**Work request:** Only these lines of the data below are wanted: the one with "#Maharashtra", the one with "and hygiene violations", and any lines between them, each repeated exactly.

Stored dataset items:
*** Block opens ***

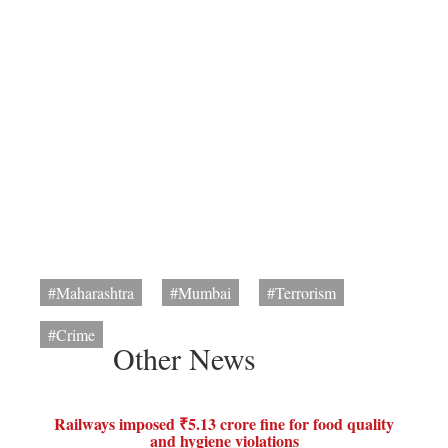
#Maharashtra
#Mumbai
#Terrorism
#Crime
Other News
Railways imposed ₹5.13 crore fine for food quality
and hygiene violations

*** Block closes ***
*** Block opens ***

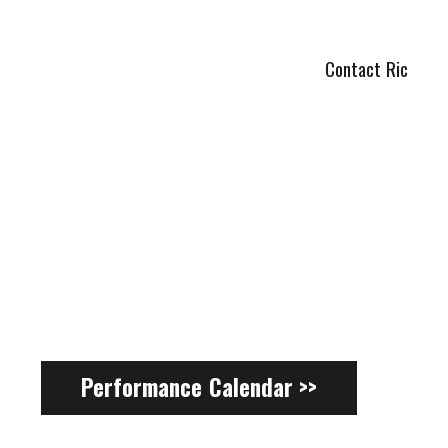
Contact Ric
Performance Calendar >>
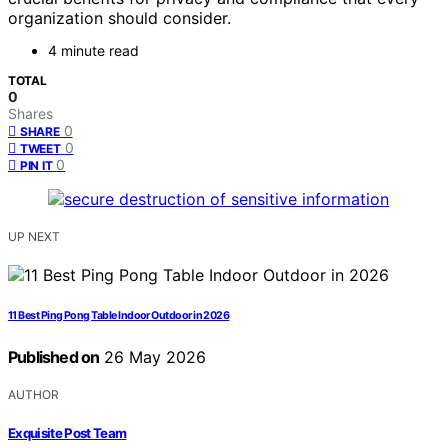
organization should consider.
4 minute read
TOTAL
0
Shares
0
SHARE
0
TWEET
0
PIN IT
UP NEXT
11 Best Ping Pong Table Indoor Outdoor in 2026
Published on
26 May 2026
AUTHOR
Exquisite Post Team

*** Block closes ***
*** Block opens ***

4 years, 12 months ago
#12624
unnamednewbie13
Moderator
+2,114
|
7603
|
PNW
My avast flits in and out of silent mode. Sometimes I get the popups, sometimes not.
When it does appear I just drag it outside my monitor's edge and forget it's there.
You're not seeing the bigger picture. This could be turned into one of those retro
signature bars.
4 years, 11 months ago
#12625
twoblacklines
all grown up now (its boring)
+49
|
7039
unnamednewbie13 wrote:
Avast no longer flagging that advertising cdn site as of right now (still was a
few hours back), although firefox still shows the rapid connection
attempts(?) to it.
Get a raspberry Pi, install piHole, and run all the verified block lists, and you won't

*** Block closes ***

**Output of the task:**
#Maharashtra
#Mumbai
#Terrorism
#Crime
Other News
Railways imposed ₹5.13 crore fine for food quality
and hygiene violations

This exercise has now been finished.